**** Records for the exercise ****
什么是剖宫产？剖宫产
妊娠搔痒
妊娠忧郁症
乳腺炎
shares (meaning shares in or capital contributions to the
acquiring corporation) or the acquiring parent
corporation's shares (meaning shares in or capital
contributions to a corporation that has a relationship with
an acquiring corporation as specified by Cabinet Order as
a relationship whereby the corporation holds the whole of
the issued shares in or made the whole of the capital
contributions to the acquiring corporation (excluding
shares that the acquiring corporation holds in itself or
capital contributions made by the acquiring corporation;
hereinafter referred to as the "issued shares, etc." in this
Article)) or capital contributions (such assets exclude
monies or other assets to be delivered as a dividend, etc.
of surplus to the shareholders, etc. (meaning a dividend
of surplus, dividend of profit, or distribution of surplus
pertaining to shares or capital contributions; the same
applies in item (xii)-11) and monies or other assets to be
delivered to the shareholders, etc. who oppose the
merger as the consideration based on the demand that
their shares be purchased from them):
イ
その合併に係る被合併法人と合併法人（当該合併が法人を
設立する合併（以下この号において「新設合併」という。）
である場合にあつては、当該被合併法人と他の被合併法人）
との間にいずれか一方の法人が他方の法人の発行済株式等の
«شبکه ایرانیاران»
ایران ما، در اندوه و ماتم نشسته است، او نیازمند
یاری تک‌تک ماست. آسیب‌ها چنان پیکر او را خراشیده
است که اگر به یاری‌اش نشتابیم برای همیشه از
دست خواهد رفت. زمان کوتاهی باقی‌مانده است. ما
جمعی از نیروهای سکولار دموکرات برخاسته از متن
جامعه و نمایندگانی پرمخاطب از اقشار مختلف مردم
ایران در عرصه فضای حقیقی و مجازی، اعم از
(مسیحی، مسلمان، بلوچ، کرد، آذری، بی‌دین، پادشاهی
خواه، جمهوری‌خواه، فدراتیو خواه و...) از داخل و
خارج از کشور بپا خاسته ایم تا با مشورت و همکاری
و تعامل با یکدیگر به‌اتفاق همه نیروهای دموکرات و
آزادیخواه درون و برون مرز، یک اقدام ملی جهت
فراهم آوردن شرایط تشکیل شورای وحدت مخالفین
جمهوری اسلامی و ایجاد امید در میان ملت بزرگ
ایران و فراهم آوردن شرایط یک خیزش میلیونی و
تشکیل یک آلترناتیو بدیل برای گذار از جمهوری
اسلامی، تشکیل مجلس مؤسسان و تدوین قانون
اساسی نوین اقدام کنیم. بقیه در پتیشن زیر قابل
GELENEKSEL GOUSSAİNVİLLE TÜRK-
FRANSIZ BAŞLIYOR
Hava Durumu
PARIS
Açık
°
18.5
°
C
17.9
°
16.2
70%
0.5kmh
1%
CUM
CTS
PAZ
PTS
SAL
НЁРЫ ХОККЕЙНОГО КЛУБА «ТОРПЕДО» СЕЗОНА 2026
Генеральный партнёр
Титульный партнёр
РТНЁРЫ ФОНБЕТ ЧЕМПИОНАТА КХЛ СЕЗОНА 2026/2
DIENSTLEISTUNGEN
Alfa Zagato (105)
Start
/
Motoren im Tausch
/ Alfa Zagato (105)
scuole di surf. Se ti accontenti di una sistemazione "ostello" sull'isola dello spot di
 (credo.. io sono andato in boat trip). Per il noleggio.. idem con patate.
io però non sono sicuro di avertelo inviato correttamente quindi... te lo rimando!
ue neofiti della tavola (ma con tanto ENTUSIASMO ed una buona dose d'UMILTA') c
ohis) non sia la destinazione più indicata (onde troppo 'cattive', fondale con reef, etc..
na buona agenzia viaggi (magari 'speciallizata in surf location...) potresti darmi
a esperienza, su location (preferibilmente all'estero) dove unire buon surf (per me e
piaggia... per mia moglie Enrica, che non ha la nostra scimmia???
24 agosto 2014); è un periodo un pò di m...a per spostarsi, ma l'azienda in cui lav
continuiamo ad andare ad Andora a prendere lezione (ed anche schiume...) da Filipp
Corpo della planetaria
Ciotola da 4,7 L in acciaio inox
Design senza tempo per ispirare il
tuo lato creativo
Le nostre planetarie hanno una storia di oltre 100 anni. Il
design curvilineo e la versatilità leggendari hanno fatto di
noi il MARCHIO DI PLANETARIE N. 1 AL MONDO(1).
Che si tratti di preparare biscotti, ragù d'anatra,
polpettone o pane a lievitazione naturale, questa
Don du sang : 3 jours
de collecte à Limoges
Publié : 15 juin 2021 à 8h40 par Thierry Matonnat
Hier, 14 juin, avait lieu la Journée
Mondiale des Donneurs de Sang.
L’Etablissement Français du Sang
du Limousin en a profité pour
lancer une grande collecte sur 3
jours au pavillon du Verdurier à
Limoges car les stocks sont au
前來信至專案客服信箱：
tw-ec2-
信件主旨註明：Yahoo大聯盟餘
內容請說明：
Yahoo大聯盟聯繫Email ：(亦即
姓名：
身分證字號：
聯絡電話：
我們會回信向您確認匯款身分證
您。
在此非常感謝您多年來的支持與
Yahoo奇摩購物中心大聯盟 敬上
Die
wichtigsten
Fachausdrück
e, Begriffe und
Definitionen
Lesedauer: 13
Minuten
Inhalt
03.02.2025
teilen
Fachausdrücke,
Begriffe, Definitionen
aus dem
****
### Exercise directions
Would you set down every entry again, exactly?

### Expected answer
什么是剖宫产？剖宫产
妊娠搔痒
妊娠忧郁症
乳腺炎
shares (meaning shares in or capital contributions to the
acquiring corporation) or the acquiring parent
corporation's shares (meaning shares in or capital
contributions to a corporation that has a relationship with
an acquiring corporation as specified by Cabinet Order as
a relationship whereby the corporation holds the whole of
the issued shares in or made the whole of the capital
contributions to the acquiring corporation (excluding
shares that the acquiring corporation holds in itself or
capital contributions made by the acquiring corporation;
hereinafter referred to as the "issued shares, etc." in this
Article)) or capital contributions (such assets exclude
monies or other assets to be delivered as a dividend, etc.
of surplus to the shareholders, etc. (meaning a dividend
of surplus, dividend of profit, or distribution of surplus
pertaining to shares or capital contributions; the same
applies in item (xii)-11) and monies or other assets to be
delivered to the shareholders, etc. who oppose the
merger as the consideration based on the demand that
their shares be purchased from them):
イ
その合併に係る被合併法人と合併法人（当該合併が法人を
設立する合併（以下この号において「新設合併」という。）
である場合にあつては、当該被合併法人と他の被合併法人）
との間にいずれか一方の法人が他方の法人の発行済株式等の
«شبکه ایرانیاران»
ایران ما، در اندوه و ماتم نشسته است، او نیازمند
یاری تک‌تک ماست. آسیب‌ها چنان پیکر او را خراشیده
است که اگر به یاری‌اش نشتابیم برای همیشه از
دست خواهد رفت. زمان کوتاهی باقی‌مانده است. ما
جمعی از نیروهای سکولار دموکرات برخاسته از متن
جامعه و نمایندگانی پرمخاطب از اقشار مختلف مردم
ایران در عرصه فضای حقیقی و مجازی، اعم از
(مسیحی، مسلمان، بلوچ، کرد، آذری، بی‌دین، پادشاهی
خواه، جمهوری‌خواه، فدراتیو خواه و...) از داخل و
خارج از کشور بپا خاسته ایم تا با مشورت و همکاری
و تعامل با یکدیگر به‌اتفاق همه نیروهای دموکرات و
آزادیخواه درون و برون مرز، یک اقدام ملی جهت
فراهم آوردن شرایط تشکیل شورای وحدت مخالفین
جمهوری اسلامی و ایجاد امید در میان ملت بزرگ
ایران و فراهم آوردن شرایط یک خیزش میلیونی و
تشکیل یک آلترناتیو بدیل برای گذار از جمهوری
اسلامی، تشکیل مجلس مؤسسان و تدوین قانون
اساسی نوین اقدام کنیم. بقیه در پتیشن زیر قابل
GELENEKSEL GOUSSAİNVİLLE TÜRK-
FRANSIZ BAŞLIYOR
Hava Durumu
PARIS
Açık
°
18.5
°
C
17.9
°
16.2
70%
0.5kmh
1%
CUM
CTS
PAZ
PTS
SAL
НЁРЫ ХОККЕЙНОГО КЛУБА «ТОРПЕДО» СЕЗОНА 2026
Генеральный партнёр
Титульный партнёр
РТНЁРЫ ФОНБЕТ ЧЕМПИОНАТА КХЛ СЕЗОНА 2026/2
DIENSTLEISTUNGEN
Alfa Zagato (105)
Start
/
Motoren im Tausch
/ Alfa Zagato (105)
scuole di surf. Se ti accontenti di una sistemazione "ostello" sull'isola dello spot di
 (credo.. io sono andato in boat trip). Per il noleggio.. idem con patate.
io però non sono sicuro di avertelo inviato correttamente quindi... te lo rimando!
ue neofiti della tavola (ma con tanto ENTUSIASMO ed una buona dose d'UMILTA') c
ohis) non sia la destinazione più indicata (onde troppo 'cattive', fondale con reef, etc..
na buona agenzia viaggi (magari 'speciallizata in surf location...) potresti darmi
a esperienza, su location (preferibilmente all'estero) dove unire buon surf (per me e
piaggia... per mia moglie Enrica, che non ha la nostra scimmia???
24 agosto 2014); è un periodo un pò di m...a per spostarsi, ma l'azienda in cui lav
continuiamo ad andare ad Andora a prendere lezione (ed anche schiume...) da Filipp
Corpo della planetaria
Ciotola da 4,7 L in acciaio inox
Design senza tempo per ispirare il
tuo lato creativo
Le nostre planetarie hanno una storia di oltre 100 anni. Il
design curvilineo e la versatilità leggendari hanno fatto di
noi il MARCHIO DI PLANETARIE N. 1 AL MONDO(1).
Che si tratti di preparare biscotti, ragù d'anatra,
polpettone o pane a lievitazione naturale, questa
Don du sang : 3 jours
de collecte à Limoges
Publié : 15 juin 2021 à 8h40 par Thierry Matonnat
Hier, 14 juin, avait lieu la Journée
Mondiale des Donneurs de Sang.
L’Etablissement Français du Sang
du Limousin en a profité pour
lancer une grande collecte sur 3
jours au pavillon du Verdurier à
Limoges car les stocks sont au
前來信至專案客服信箱：
tw-ec2-
信件主旨註明：Yahoo大聯盟餘
內容請說明：
Yahoo大聯盟聯繫Email ：(亦即
姓名：
身分證字號：
聯絡電話：
我們會回信向您確認匯款身分證
您。
在此非常感謝您多年來的支持與
Yahoo奇摩購物中心大聯盟 敬上
Die
wichtigsten
Fachausdrück
e, Begriffe und
Definitionen
Lesedauer: 13
Minuten
Inhalt
03.02.2025
teilen
Fachausdrücke,
Begriffe, Definitionen
aus dem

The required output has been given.